» Task prompt: Return exactly the lines from the "the case involves 9 billion hryvnia" line through the last line of the entries below. Include no pictures.

Dataset entries
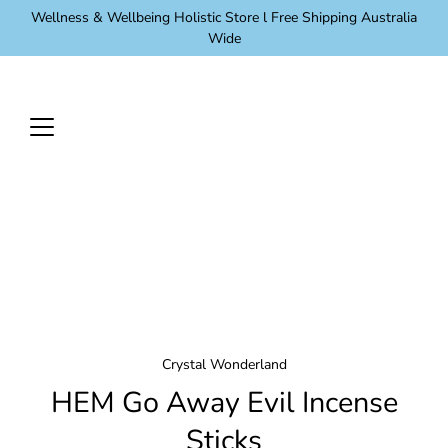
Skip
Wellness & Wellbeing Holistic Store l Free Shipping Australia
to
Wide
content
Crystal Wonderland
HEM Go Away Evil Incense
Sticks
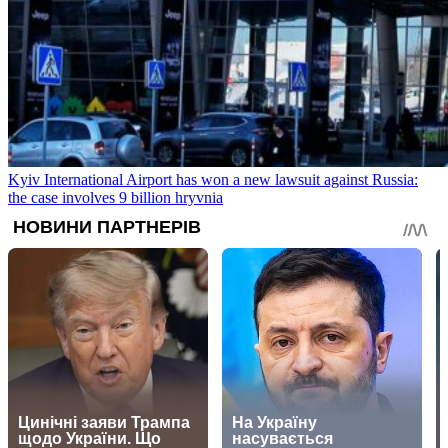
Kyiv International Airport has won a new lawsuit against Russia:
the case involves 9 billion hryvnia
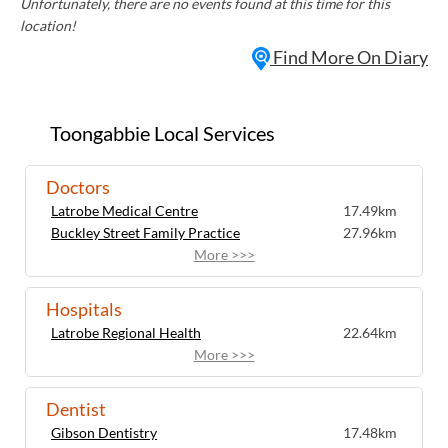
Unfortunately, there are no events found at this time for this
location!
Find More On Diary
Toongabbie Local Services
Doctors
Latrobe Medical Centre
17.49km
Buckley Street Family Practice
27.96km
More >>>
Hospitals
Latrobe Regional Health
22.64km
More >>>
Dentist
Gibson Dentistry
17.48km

» Answer to the exercise:
the case involves 9 billion hryvnia
Unfortunately, there are no events found at this time for this
location!
Find More On Diary
Toongabbie Local Services
Doctors
Latrobe Medical Centre
17.49km
Buckley Street Family Practice
27.96km
More >>>
Hospitals
Latrobe Regional Health
22.64km
More >>>
Dentist
Gibson Dentistry
17.48km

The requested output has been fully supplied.